Peut-être Corcoran pensa-t-il aussi qu'il aurait mieux fait de rechercher, comme on l'en avait prié, le manuscrit des lois de Manou que de se mettre au service du pauvre Holkar, dont la cause paraissait tout à fait désespérée; mais il rejeta bientôt cette réflexion comme indigne de lui.
Cependant Sita le regardait avec une terrible anxiété.
«Eh bien, capitaine, qu'allons-nous faire? demanda-t-elle.
--Êtes-vous décidée à tout? répliqua Corcoran.
--Je le suis, dit Sita.
--Il s'agit, vous le savez, de passer par force ou par ruse. J'essayerai de la ruse, mais si les Anglais s'en aperçoivent, il faudra en tuer trois ou quatre ou périr. Êtes-vous prête? Ne craignez-vous rien?
--Capitaine, dit Sita en levant les yeux au ciel, je ne crains que de ne plus voir mon père et de retomber dans les mains de cet infâme Rao.
--Eh bien, dit alors le Breton, nous sommes sauvés. Mettez votre cheval au petit trot, sans affectation. Cela lui donnera le temps de souffler..., et tenez-vous prête.... Quand je dirai: _Brahma et Vishnou!_ il faudra piquer des deux.
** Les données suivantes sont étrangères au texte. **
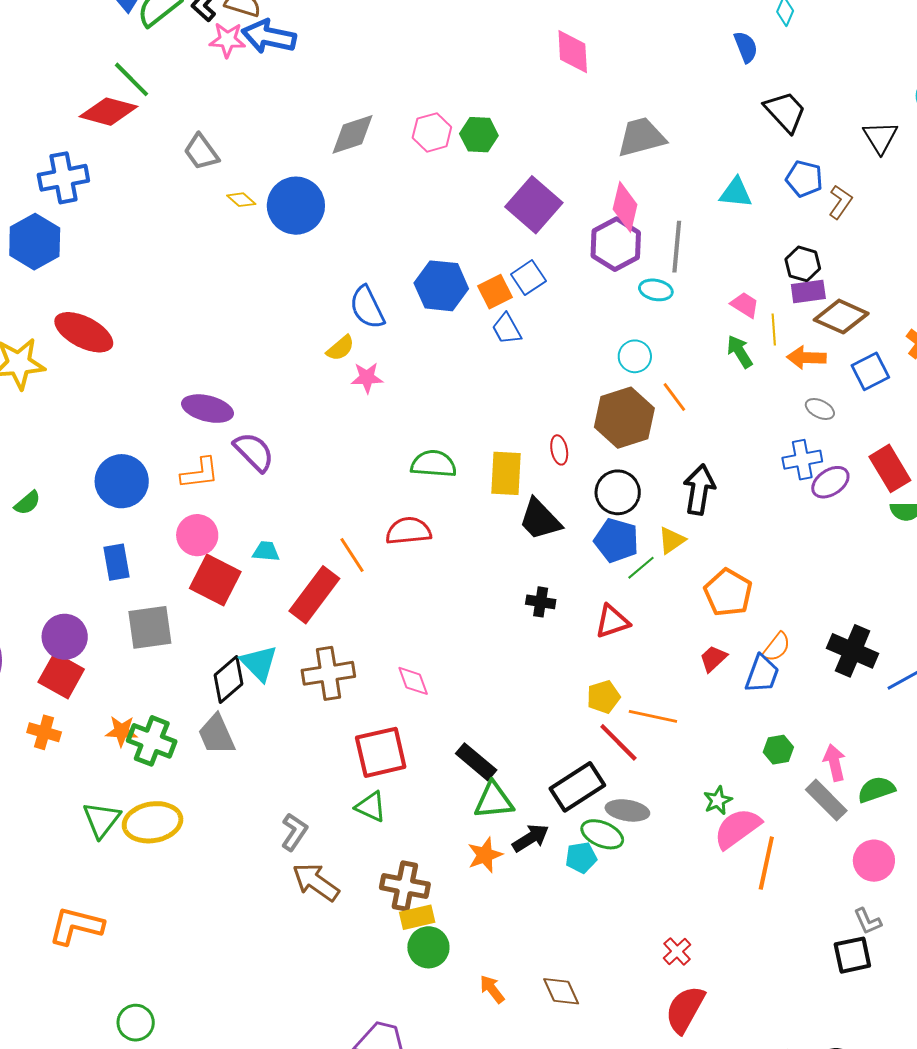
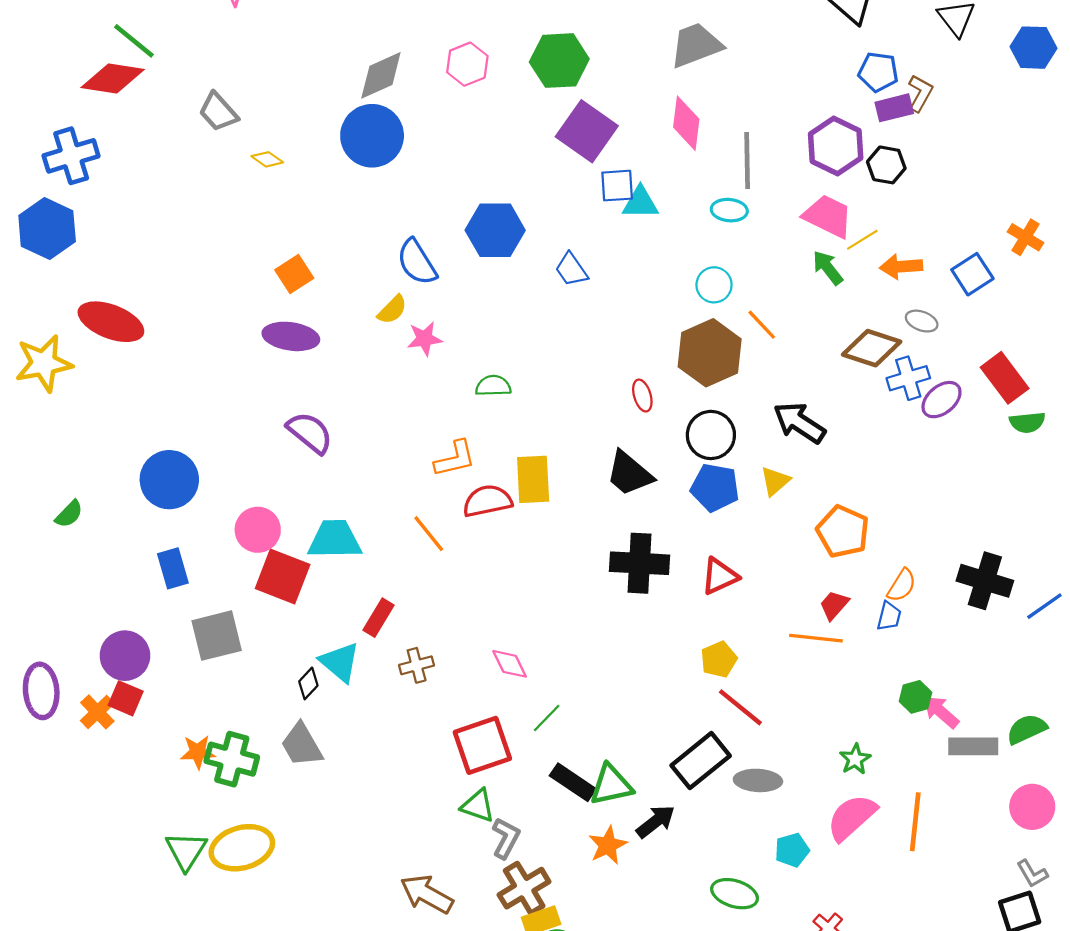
green hexagon: (479, 135) -> (559, 61), moved, size x1.4
cyan triangle: (736, 193) -> (640, 203), moved
blue circle: (296, 206) -> (372, 136), moved
purple hexagon: (616, 244) -> (836, 146), moved
blue square: (528, 278) -> (617, 186), moved, turned 36
purple rectangle: (808, 291) -> (894, 108), moved
orange square: (495, 292) -> (294, 274), moved
pink trapezoid: (745, 305) -> (828, 216), size x1.6
brown diamond: (841, 317) -> (872, 348), moved
yellow line: (774, 330) -> (862, 240), turned 68
purple ellipse: (208, 409) -> (291, 336), moved
green semicircle: (433, 464) -> (493, 386), moved, size x0.7
orange L-shape: (200, 473) -> (455, 459), moved
yellow rectangle: (506, 473) -> (533, 479), moved
black arrow: (699, 490) -> (799, 423), turned -60
cyan trapezoid: (266, 551) -> (335, 539), size x1.8
green line: (641, 568) -> (547, 718), moved
red rectangle: (314, 595) -> (379, 618), moved, size x0.6
black cross: (541, 602) -> (640, 563), size x1.8
brown cross: (328, 673) -> (417, 665), size x0.6
blue trapezoid: (762, 674) -> (889, 616), size x0.7
red square: (61, 676) -> (126, 698), size x0.7
black diamond: (229, 679) -> (308, 683), size x0.6
orange line: (653, 716) -> (816, 638), moved
orange cross: (44, 732) -> (97, 712), moved, turned 36
black rectangle: (476, 762) -> (573, 782), moved
pink arrow: (835, 763) -> (941, 712), moved, turned -30
gray rectangle: (826, 800) -> (973, 746), turned -39
pink semicircle: (737, 828) -> (852, 817), moved
gray L-shape: (294, 832) -> (506, 838), moved
green ellipse: (602, 834) -> (735, 894), moved
cyan pentagon: (581, 858) -> (792, 850), moved
brown cross: (405, 886) -> (524, 888), turned -36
Louison et moi nous ferons l'arrière-garde.»
Les trois fugitifs étaient alors dans une vallée assez large arrosée par le Hanouvéry, ruisseau profond qui va rejoindre la Nerbuddah.
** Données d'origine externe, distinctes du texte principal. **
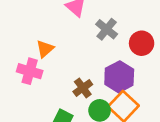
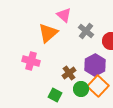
orange triangle: (45, 49) -> (48, 33), moved, size x1.5

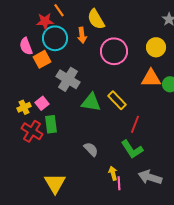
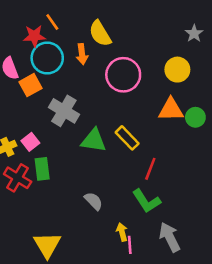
gray arrow: (150, 177) -> (170, 237), turned 45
Les deux pentes de la vallée sont couvertes de jungles et de gros palmiers où se cache tout le gros gibier de l'Inde,--les tigres y compris. Aussi n'est-il pas aisé de quitter le grand chemin et de s'enfoncer dans les rares sentiers, car on peut à tout moment se rencontrer nez à mufle avec les plus redoutables de tous les carnassiers, sans parler de ces terribles serpents dont le poison est foudroyant comme le curare ou l'acide prussique.
Cependant les officiers anglais s'avançaient au petit trot, d'un air nonchalant, comme des gens qui n'ont aucun ennemi à craindre ou à poursuivre. Ils avaient bien dîné, ils fumaient des cigares de la Havane, et commentaient paisiblement les articles du _Times_.
Ils ne parurent pas s'occuper de Corcoran, qui avait l'habit et la mine flegmatique d'un _civilian_, c'est-à-dire d'un employé civil de la Compagnie des Indes, mais ils furent éblouis de la rare beauté de Sita.
Quant à Louison, ils furent d'abord étonnés, mais comme ils étaient Anglais et _sportsmen_, ils comprirent bien vite ce genre d'excentricité, et l'un d'eux fut même tenté d'acheter la tigresse.
«Venez-vous du camp, monsieur? demanda-t-il à Corcoran.
--Oui, répliqua le Breton.
--Eh bien, a-t-on des nouvelles d'Angleterre? Les lettres de Londres devaient arriver à midi.
--Elles sont arrivées en effet, répondit Corcoran.
--Que dit-on dans le West-End? continua l'Anglais. Est-ce toujours lady Suzan Carpeth qui tient la corde dans Belgrave-square? ou bien a-t-elle cédé la place à lady Margaret Cranmouth?
--A vous dire le vrai,--répliqua le Breton, qui ne voulut pas, de peur d'exciter des soupçons, paraître se soucier peu de lady Suzan ou de lady Margaret,--je crains que miss Belinda Charters ne l'emporte bientôt sur ces deux dames.
--Oh! oh! dit le gentleman étonné. Miss Belinda Charters! quelle est cette beauté nouvelle dont je n'ai jamais entendu parler?